Trimming the wings also helps keep your bird hand tame. However, some birds do well if left flighted. The bird needs to be repeatedly shown that the glass and the mirrors are hard by tapping the glass/mirror with your hand and letting the bird get close enough to touch the surface with his beak. All ceiling fan wall switches should be taped down so they can’t accidentally be turned on- The bird should be confined to his cage during cooking or other hazardous activities and the toilet seat needs to be kept down. Other household pets may need to be confined while the bird is out.

  • Toenails

Should not be allowed to overgrow because birds an accidentally rip their toenails off if the nails are overgrown.

  • Beaks

May or may not need to be groomed depending on how much chewing the bird does and if they are on a good diet. Beaks will overgrow due to malnutrition from seed diets and liver disease.

  • Bathing

Preferences vary with the bird. Some prefer being misted with water or showering with the owner and others to play in a clean sink with lightly flowing water or even in a bowl of wet lettuce leaves. South American parrots can bathe daily but African Greys, Cockatiels should be misted once weekly. Parrots should only be bathed in water. However, white Cockatoos can be lightly bathed with Johnson’s baby shampoo to remove built up oil from handling.

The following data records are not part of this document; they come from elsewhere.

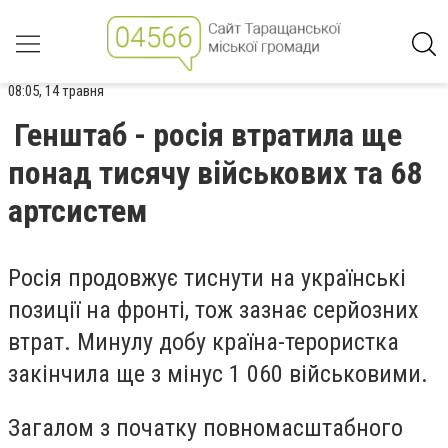
08:05, 14 травня
Генштаб - росія втратила ще
понад тисячу військових та 68
артсистем
Росія продовжує тиснути на українські
позиції на фронті, тож зазнає серйозних
втрат. Минулу добу країна-терористка
закінчила ще з мінус 1 060 військовими.
Загалом з початку повномасштабного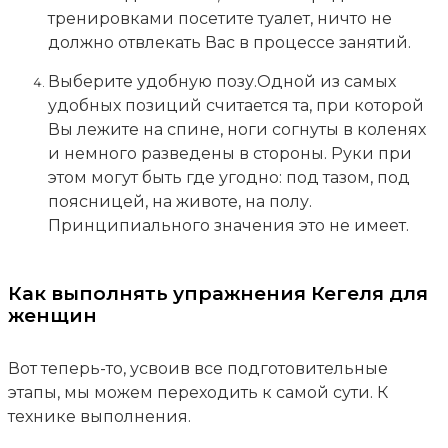
тренировками посетите туалет, ничто не
должно отвлекать Вас в процессе занятий.
Выберите удобную позу.Одной из самых
удобных позиций считается та, при которой
Вы лежите на спине, ноги согнуты в коленях
и немного разведены в стороны. Руки при
этом могут быть где угодно: под тазом, под
поясницей, на животе, на полу.
Принципиального значения это не имеет.
Как выполнять упражнения Кегеля для
женщин
Вот теперь-то, усвоив все подготовительные
этапы, мы можем переходить к самой сути. К
технике выполнения.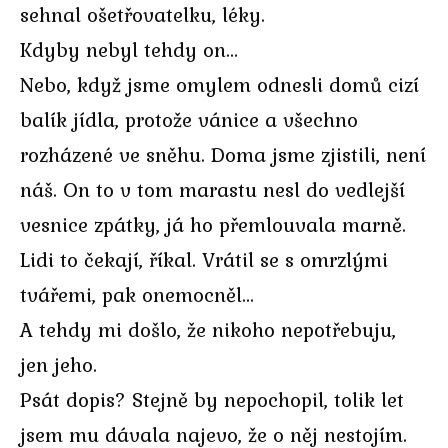
sehnal ošetřovatelku, léky.
Kdyby nebyl tehdy on…
Nebo, když jsme omylem odnesli domů cizí
balík jídla, protože vánice a všechno
rozházené ve sněhu. Doma jsme zjistili, není
náš. On to v tom marastu nesl do vedlejší
vesnice zpátky, já ho přemlouvala marně.
Lidi to čekají, říkal. Vrátil se s omrzlými
tvářemi, pak onemocněl…
A tehdy mi došlo, že nikoho nepotřebuju,
jen jeho.
Psát dopis? Stejně by nepochopil, tolik let
jsem mu dávala najevo, že o něj nestojím.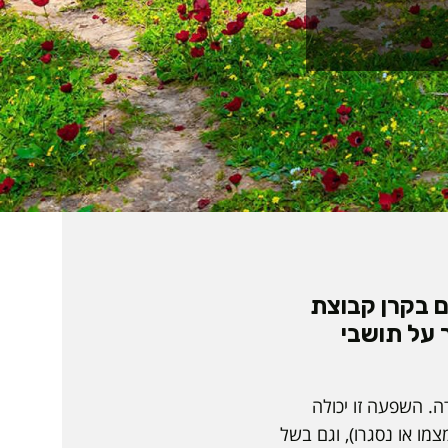
תם בקרן קבוצת
על תושבי
ה. השפעה זו יכולה
מו או נסגרו), וגם בשל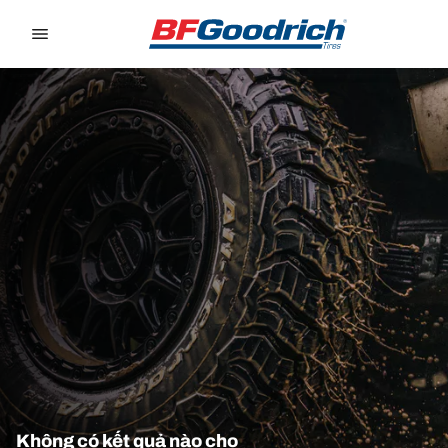
Go to page content
Go to page navigation
Không có kết quả nào cho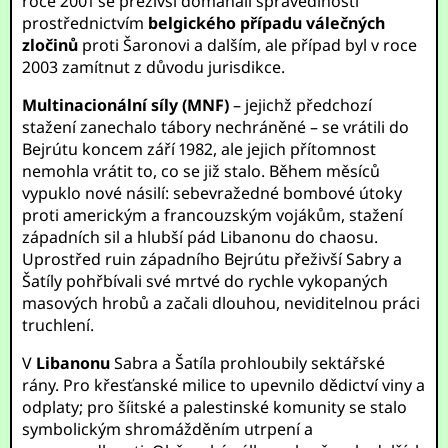
roce 2001 se přeživší domáhali spravedlnosti
prostřednictvím
belgického případu válečných
zločinů
proti Šaronovi a dalším, ale případ byl v roce
2003 zamítnut z důvodu jurisdikce.
Multinacionální síly (MNF)
– jejichž předchozí
stažení zanechalo tábory nechráněné – se vrátili do
Bejrútu koncem září 1982, ale jejich přítomnost
nemohla vrátit to, co se již stalo. Během měsíců
vypuklo nové násilí: sebevražedné bombové útoky
proti americkým a francouzským vojákům, stažení
západních sil a hlubší pád Libanonu do chaosu.
Uprostřed ruin západního Bejrútu přeživší Sabry a
Šatíly pohřbívali své mrtvé do rychle vykopaných
masových hrobů a začali dlouhou, neviditelnou práci
truchlení.
V
Libanonu
Sabra a Šatíla prohloubily sektářské
rány. Pro křesťanské milice to upevnilo dědictví viny a
odplaty; pro šíitské a palestinské komunity se stalo
symbolickým shromážděním utrpení a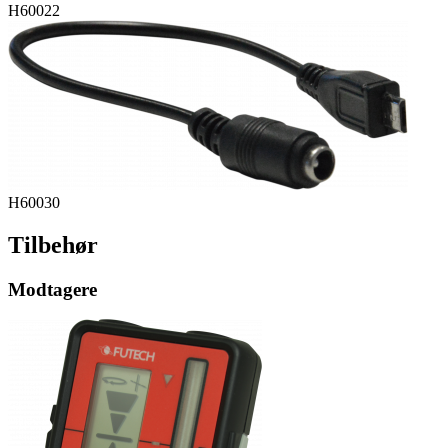
H60022
H60030
Tilbehør
Modtagere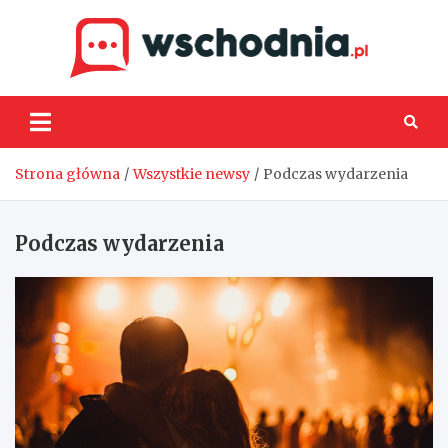
Skip
to
content
Wsch
Strona główna
Wszystkie newsy
Podczas wydarzenia
Podczas wydarzenia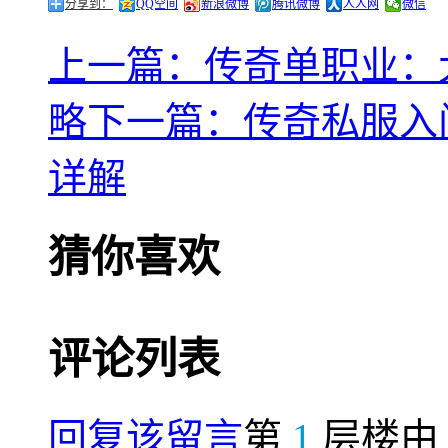
分享到：
QQ空间
新浪微博
腾讯微博
人人网
微信
上一篇：传奇单职业：
略
下一篇：传奇私服入
详解
猜你喜欢
评论列表
回复该留言
第
1
层楼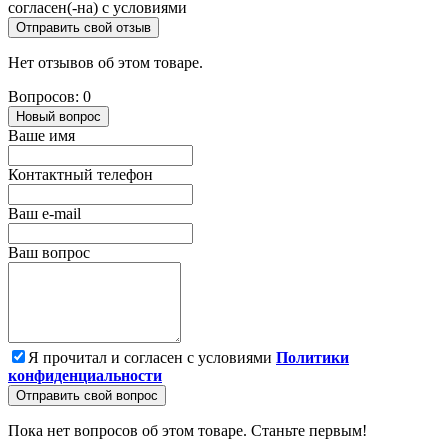
согласен(-на) с условиями
Отправить свой отзыв
Нет отзывов об этом товаре.
Вопросов: 0
Новый вопрос
Ваше имя
Контактный телефон
Ваш e-mail
Ваш вопрос
Я прочитал и согласен с условиями
Политики
конфиденциальности
Отправить свой вопрос
Пока нет вопросов об этом товаре. Станьте первым!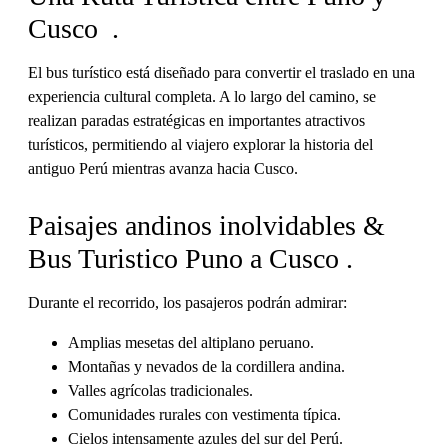
Cusco .
El bus turístico está diseñado para convertir el traslado en una
experiencia cultural completa. A lo largo del camino, se
realizan paradas estratégicas en importantes atractivos
turísticos, permitiendo al viajero explorar la historia del
antiguo Perú mientras avanza hacia Cusco.
Paisajes andinos inolvidables &
Bus Turistico Puno a Cusco .
Durante el recorrido, los pasajeros podrán admirar:
Amplias mesetas del altiplano peruano.
Montañas y nevados de la cordillera andina.
Valles agrícolas tradicionales.
Comunidades rurales con vestimenta típica.
Cielos intensamente azules del sur del Perú.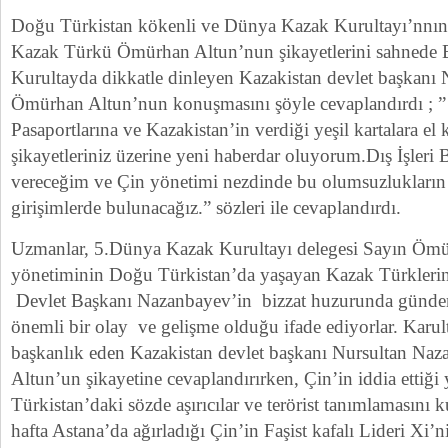
Doğu Türkistan kökenli ve Dünya Kazak Kurultayı’nnın
Kazak Türkü Ömürhan Altun’nun şikayetlerini sahnede B
Kurultayda dikkatle dinleyen Kazakistan devlet başkanı 
Ömürhan Altun’nun konuşmasını şöyle cevaplandırdı ; ”
Pasaportlarına ve Kazakistan’in verdiği yeşil kartalara el
şikayetleriniz üzerine yeni haberdar oluyorum.Dış İşleri 
vereceğim ve Çin yönetimi nezdinde bu olumsuzlukların g
girişimlerde bulunacağız.” sözleri ile cevaplandırdı.
Uzmanlar, 5.Dünya Kazak Kurultayı delegesi Sayın Ömü
yönetiminin Doğu Türkistan’da yaşayan Kazak Türklerin
Devlet Başkanı Nazanbayev’in bizzat huzurunda günde
önemli bir olay ve gelişme olduğu ifade ediyorlar. Karu
başkanlık eden Kazakistan devlet başkanı Nursultan Na
Altun’un şikayetine cevaplandırırken, Çin’in iddia ettiğ
Türkistan’daki sözde aşırıcılar ve terörist tanımlamasını
hafta Astana’da ağırladığı Çin’in Faşist kafalı Lideri Xi’n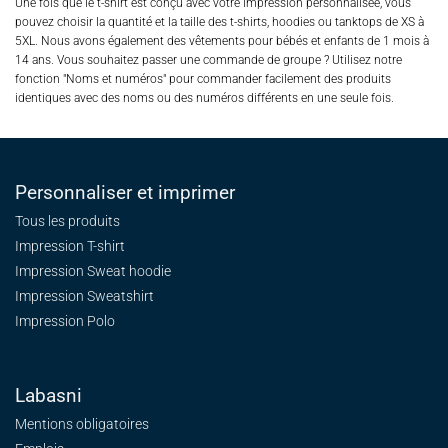
Une fois que le t-shirt est conçu avec votre impression personnalisée, vous
pouvez choisir la quantité et la taille des t-shirts, hoodies ou tanktops de XS à
5XL. Nous avons également des vêtements pour bébés et enfants de 1 mois à
14 ans. Vous souhaitez passer une commande de groupe ? Utilisez notre
fonction "Noms et numéros" pour commander facilement des produits
identiques avec des noms ou des numéros différents en une seule fois.
Personnaliser et imprimer
Tous les produits
Impression T-shirt
Impression Sweat
hoodie
Impression Sweatshirt
Impression Polo
Labasni
Mentions obligatoires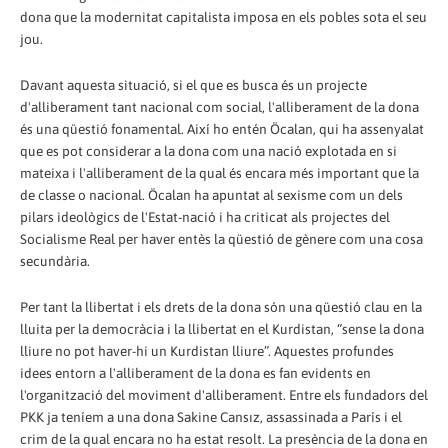
dona que la modernitat capitalista imposa en els pobles sota el seu
jou.
Davant aquesta situació, si el que es busca és un projecte
d'alliberament tant nacional com social, l'alliberament de la dona
és una qüestió fonamental. Així ho entén Öcalan, qui ha assenyalat
que es pot considerar a la dona com una nació explotada en si
mateixa i l'alliberament de la qual és encara més important que la
de classe o nacional. Öcalan ha apuntat al sexisme com un dels
pilars ideològics de l'Estat-nació i ha criticat als projectes del
Socialisme Real per haver entès la qüestió de gènere com una cosa
secundària.
Per tant la llibertat i els drets de la dona són una qüestió clau en la
lluita per la democràcia i la llibertat en el Kurdistan, “sense la dona
lliure no pot haver-hi un Kurdistan lliure”. Aquestes profundes
idees entorn a l'alliberament de la dona es fan evidents en
l'organització del moviment d'alliberament. Entre els fundadors del
PKK ja teníem a una dona Sakine Cansız, assassinada a París i el
crim de la qual encara no ha estat resolt. La presència de la dona en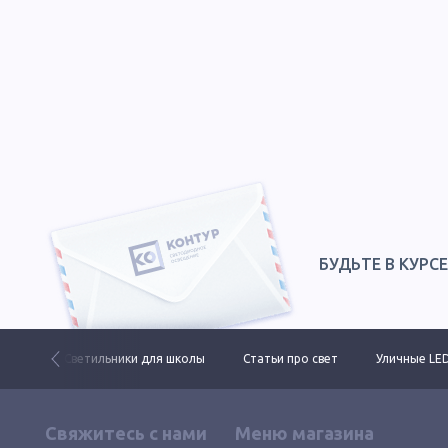
БУДЬТЕ В КУРС
ктов
Светильники для школы
Статьи про свет
Уличные LE
Свяжитесь с нами
Меню магазина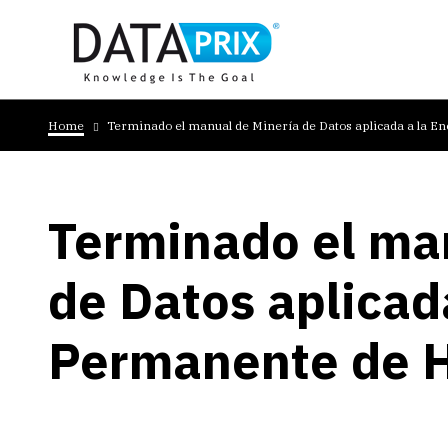
Skip
to
main
content
Breadcrumb
Home
Terminado el manual de Minería de Datos aplicada a la 
Terminado el ma
de Datos aplicad
Permanente de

Birds need 10-12 hours of sleep in a quiet, dark room every night. This can be accomplished by having a separate birdcage in a room away from the TV and other family noises.

Good Bird Resources

Magazine:  Pet Bid Report (www.petbirdreport.com)

Books:     Companion Parrot Handbook by Sally Blanchard

My Parrot, My Friend: An Owner’s Guide to Parrot Behavior by Bonnie Munro Boane

Guide to a Well-Behaved Parrot by Mattie Sue Athan

Catalogue: Birdalog (www.birdalog.com)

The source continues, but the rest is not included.